The nomads, he says, had made a decision: “If society was throwing us away and sending us, the workhorse, out to the pasture, we workhorses had to gather together and take care of each other.” He speaks about the American economy in a way that is at once fatalistic and inspiring. “The Titanic is sinking,” he says. “So my goal is to get the lifeboats out and get as many people into the lifeboats as I can.”
I realized who these anti-consumption weirdos are, and why so much of what they have to say contains a powerful music: They are the 1960s generation, not just grown up, but in their old age. Theirs was the generation ahead of me by a decade or so—the cool kids, the ones to watch. We know what became of many of the kids from that generation: They retreated from the barricades, socked away their money, and channeled their raw, urgent politics into the doctrinaire, neoliberal positions that made the Doonesbury crowd some of Hillary Clinton’s biggest supporters. (From Sproul Plaza to Hillary “Goldman Sachs” Clinton?
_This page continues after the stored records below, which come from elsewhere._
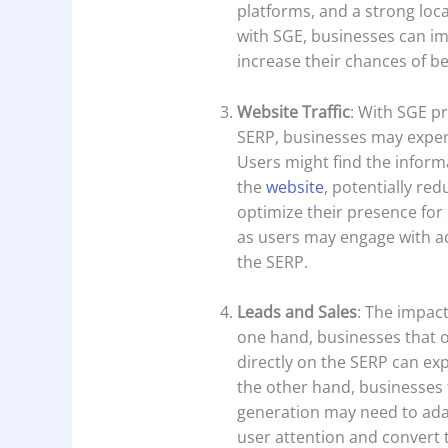
platforms, and a strong loca
with SGE, businesses can im
increase their chances of be
Website Traffic
: With SGE p
SERP, businesses may experi
Users might find the inform
the
website
, potentially re
optimize their presence for S
as users may engage with ad
the SERP.
Leads and Sales
: The impact
one hand, businesses that 
directly on the SERP can ex
the other hand, businesses th
generation may need to adap
user attention and convert t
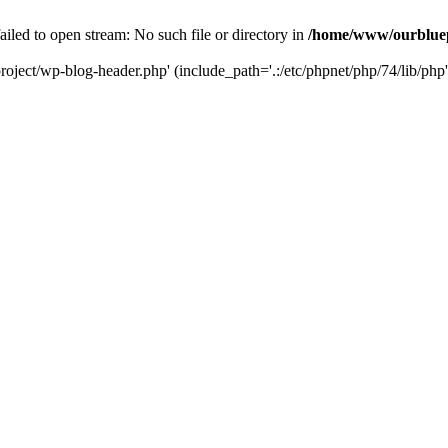
led to open stream: No such file or directory in
/home/www/ourbluep
oject/wp-blog-header.php' (include_path='.:/etc/phpnet/php/74/lib/php'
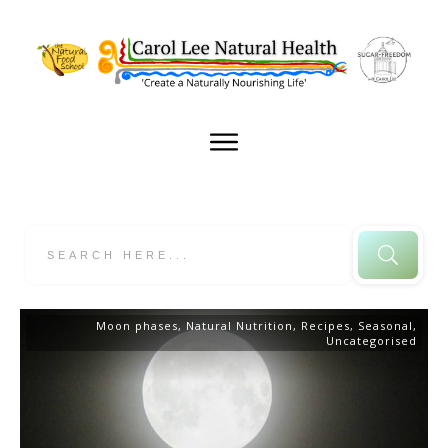
Moon phases
,
Natural Nutrition
,
Recipes
,
Seasonal
,
Uncategorised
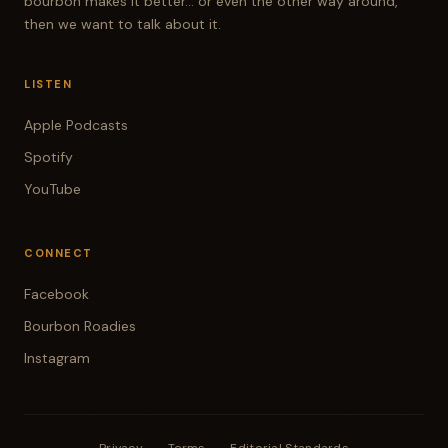
bourbon makes it better... or even the other way around,
then we want to talk about it.
LISTEN
Apple Podcasts
Spotify
YouTube
CONNECT
Facebook
Bourbon Roadies
Instagram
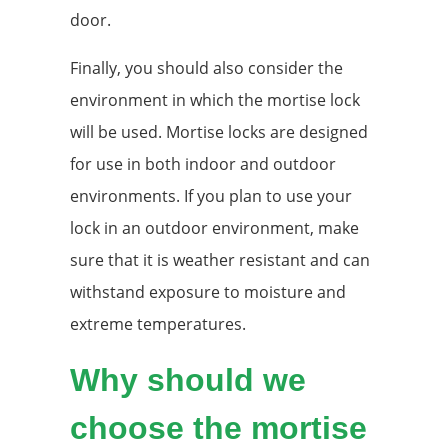
door.
Finally, you should also consider the
environment in which the mortise lock
will be used. Mortise locks are designed
for use in both indoor and outdoor
environments. If you plan to use your
lock in an outdoor environment, make
sure that it is weather resistant and can
withstand exposure to moisture and
extreme temperatures.
Why should we
choose the mortise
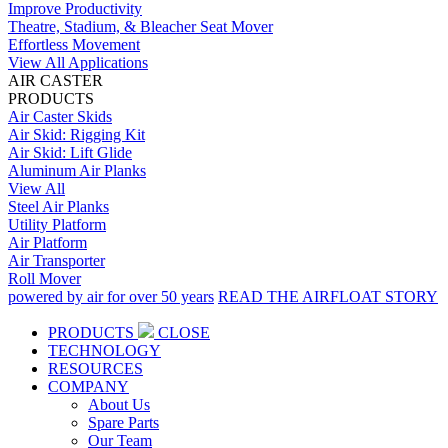
Improve Productivity
Theatre, Stadium, & Bleacher Seat Mover
Effortless Movement
View All Applications
AIR CASTER
PRODUCTS
Air Caster Skids
Air Skid: Rigging Kit
Air Skid: Lift Glide
Aluminum Air Planks
View All
Steel Air Planks
Utility Platform
Air Platform
Air Transporter
Roll Mover
powered by air for over 50 years
READ THE AIRFLOAT STORY
PRODUCTS
CLOSE
TECHNOLOGY
RESOURCES
COMPANY
About Us
Spare Parts
Our Team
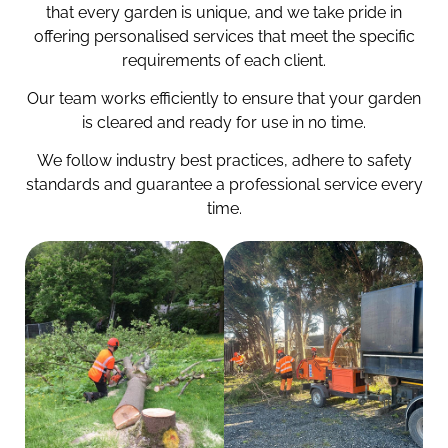
that every garden is unique, and we take pride in
offering personalised services that meet the specific
requirements of each client.
Our team works efficiently to ensure that your garden
is cleared and ready for use in no time.
We follow industry best practices, adhere to safety
standards and guarantee a professional service every
time.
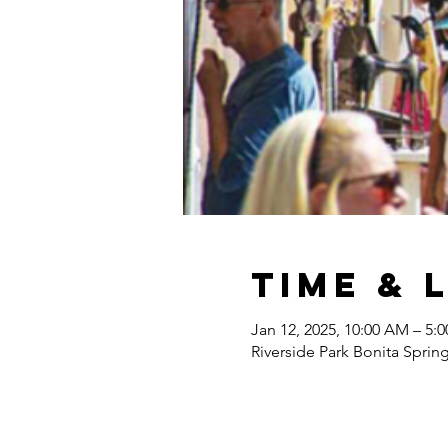
Time & 
Jan 12, 2025, 10:00 AM – 5:
Riverside Park Bonita Sprin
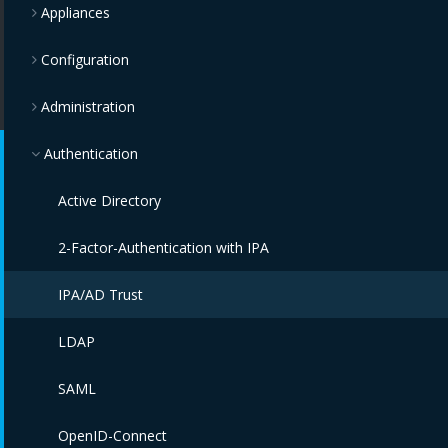
Appliances
Configuration
Administration
Authentication
Active Directory
2-Factor-Authentication with IPA
IPA/AD Trust
LDAP
SAML
OpenID-Connect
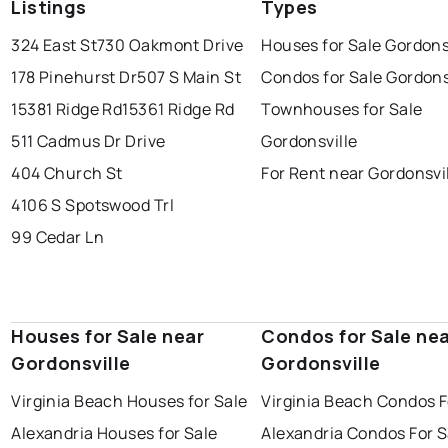
Listings
Types
324 East St
730 Oakmont Drive
Houses for Sale Gordons
178 Pinehurst Dr
507 S Main St
Condos for Sale Gordons
15381 Ridge Rd
15361 Ridge Rd
Townhouses for Sale
511 Cadmus Dr Drive
Gordonsville
404 Church St
For Rent near Gordonsvi
4106 S Spotswood Trl
99 Cedar Ln
Houses for Sale near
Condos for Sale ne
Gordonsville
Gordonsville
Virginia Beach Houses for Sale
Virginia Beach Condos F
Alexandria Houses for Sale
Alexandria Condos For S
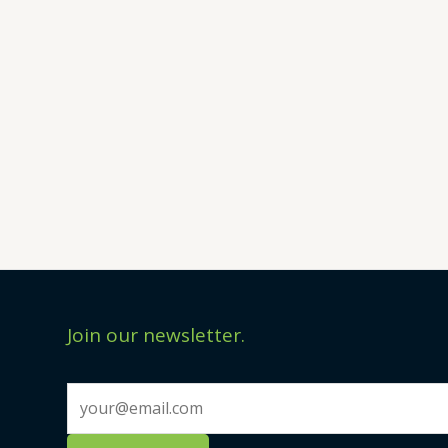
Join our newsletter.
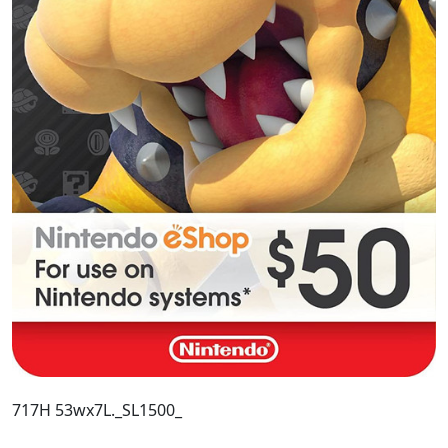
717H 53wx7L._SL1500_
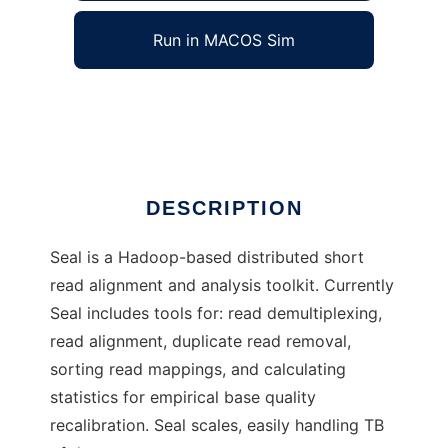
Run in MACOS Sim
Seal
Ad
DESCRIPTION
Seal is a Hadoop-based distributed short
read alignment and analysis toolkit. Currently
Seal includes tools for: read demultiplexing,
read alignment, duplicate read removal,
sorting read mappings, and calculating
statistics for empirical base quality
recalibration. Seal scales, easily handling TB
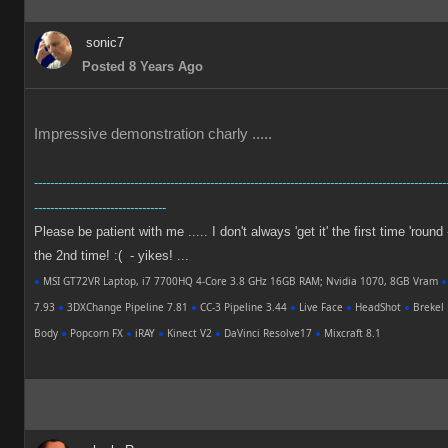
sonic7
Posted 8 Years Ago
Impressive demonstration charly .....
-------------------------------------------------------------------------------------------------------
---------------------------------
Please be patient with me ..... I don't always 'get it' the first time 'round
the 2nd time! :( - yikes! ...
●
MSI GT72VR Laptop, i7 7700HQ 4-Core 3.8 GHz 16GB RAM; Nvidia 1070, 8GB Vram
●
7.93
●
3DXChange Pipeline 7.81
●
CC-3 Pipeline 3.44
●
Live Face
●
HeadShot
●
Brekel 
Body
●
Popcorn FX
●
iRAY
●
Kinect V2
●
DaVinci Resolve17
●
Mixcraft 8.1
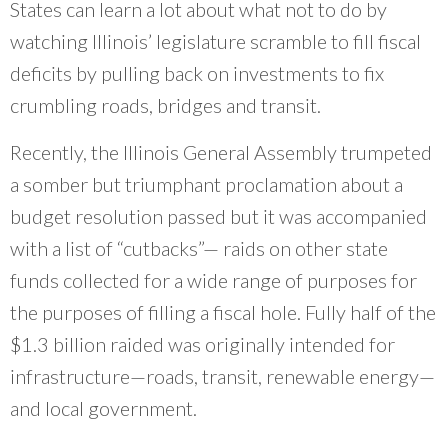
What Evanston Green Homes Taught Us About Equitable Climate Action
States can learn a lot about what not to do by
Public Procurement and Contracting in Milwaukee's Water Sector
July 16, 2026
Careers and Opportunities
July 18, 2025
watching Illinois’ legislature scramble to fill fiscal
Good Data Make the Case for Better Policy
Bridging Visions, Accelerating Impact: Elevated Works 2025 Impact
July 8, 2026
deficits by pulling back on investments to fix
Report
June 9, 2025
Why Housing Affordability Needs a Fuller Measure
crumbling roads, bridges and transit.
July 8, 2026
publication library
Recently, the Illinois General Assembly trumpeted
view all
a somber but triumphant proclamation about a
budget resolution passed but it was accompanied
with a list of “cutbacks”— raids on other state
funds collected for a wide range of purposes for
the purposes of filling a fiscal hole. Fully half of the
$1.3 billion raided was originally intended for
infrastructure—roads, transit, renewable energy—
and local government.
“
In 1978, I envisioned creating Center for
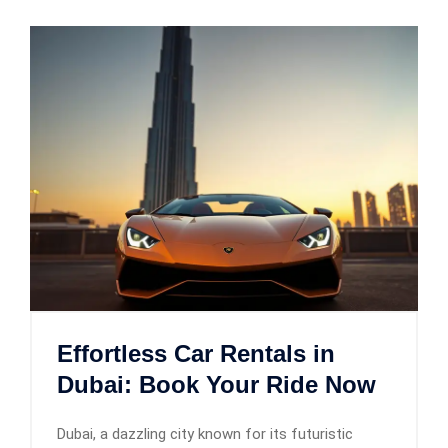
Effortless Car Rentals in
Dubai: Book Your Ride Now
Dubai, a dazzling city known for its futuristic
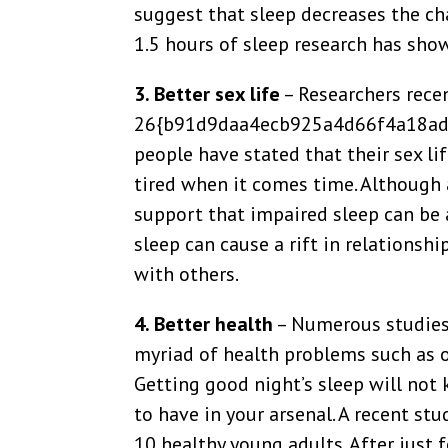
suggest that sleep decreases the ch
1.5 hours of sleep research has show
3. Better sex life
– Researchers rece
26{b91d9daa4ecb925a4d66f4a18ad
people have stated that their sex li
tired when it comes time. Although 
support that impaired sleep can be 
sleep can cause a rift in relationsh
with others.
4. Better health
– Numerous studies 
myriad of health problems such as o
Getting good night’s sleep will not
to have in your arsenal. A recent st
10 healthy young adults. After just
Age is a terrible thing.) Where did the rest of that legendary generation end up? In the deserts and the Great Plains, it turns out, in Amazon fulfillment centers as large as several football fields. They have the resourcefulness of people who have been poor and the vision to understand that they need to stick together. They have ended up serfs in an America darker than they had imagined. They have given up even on Martin Luther King Jr.’s conception of the Poor People’s Campaign: “People ought to come to Washington, sit down if necessary in the middle of the street and say, ‘We are here; we are poor; we don’t have any money; you have made us this way … and we’ve come to stay until you do something about it.” In the new century, there’s no point in going to Washington anymore; there’s nothing left.
There is no way this movie is going to win an Academy Award, I thought as I watched the ceremony. But of course it did win: a picture that made $6 million and that lifted a middle finger to the imperatives of a sustainable movie business. When Frances McDormand walked to a stage built in a train station that has considerable homeless problems, holding Linda May’s hand, wearing a shapeless black dress, and howling like a wolf once she got there, I thought, There it is: the ’60s. Loony, brave, unconventional, and—half of them, anyway—menopausal. They don’t care what “society” thinks about them; they never did. They tried to warn us half a century ago. They saw what would come from endless consumerism, from a decades-long assault on the environment, from endless war, and they’re doing what they have always done: helping out the less fortunate, teaching people how to survive, giving lessons on how to eat cheaply, and haranguing the rest of us any chance they get—and God knows we need it. They’re old, and their bodies are wearing down. But they were always unafraid, always larger than the situation, and they’re dying with their boots on.